If there's a downside early on, it's that the lyrics are utterly routine cynicism. They revolve around social issues but are always told from a very simplistic us vs. them mindset, whether they're about religion or drugs or climate change or the economy or whatever. There are occasional moments of lyrical style, such as when Children of the Gray begins with "What a beautiful day to die", but they mostly remind of rebellious teenage poetry and that's unfortunate, given that Tägtgren's vocals are so easy to understand, even though he stays harsh throughout.

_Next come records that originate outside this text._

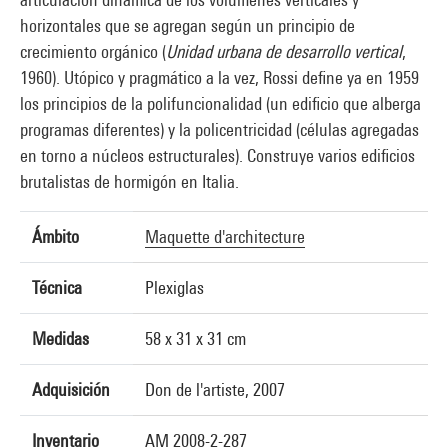
horizontales que se agregan según un principio de
crecimiento orgánico (
Unidad urbana de desarrollo vertical
,
1960). Utópico y pragmático a la vez, Rossi define ya en 1959
los principios de la polifuncionalidad (un edificio que alberga
programas diferentes) y la policentricidad (células agregadas
en torno a núcleos estructurales). Construye varios edificios
brutalistas de hormigón en Italia.
Ámbito
Maquette d'architecture
Técnica
Plexiglas
Medidas
58 x 31 x 31 cm
Adquisición
Don de l'artiste, 2007
Inventario
AM 2008-2-287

There are eleven tracks on offer and they're agreeably varied without ever drifting too far from a central Hypocrisy sound. Dead World is a bit more brutal, complete with a bleak scream to open it up, though it also wanders into groove metal. We're the Walking Dead is a solid slow chugger, not my favourite approach for melodeath but done well here. What's totally up my alley is the thrashy Another Day and the oddly infectious Children of the Gray, my favourite song here after Chemical Whore. In fact, the whole second half is a strong, consistent ride, all the way to a peach of a closer in Gods of the Underground.
I'm impressed by how much this one is growing on me. I've always liked Hypocrisy but they're one of those bands who I can listen to and enjoy, then move right onto something else. They aren't one of those bands who I replay frequently or even seek out. Maybe it's just been too long since I gave one of their albums a listen, though, because this feels stronger than I remember them being. It's not the greatest melodic death metal album ever recorded, but neither is it something to dismiss either. It sounds good on a first listen and then grows each time through, especially the deceptive second half.
Hypocrisy have been away for a while. I'm a little surprised by how happy I am to hear them back.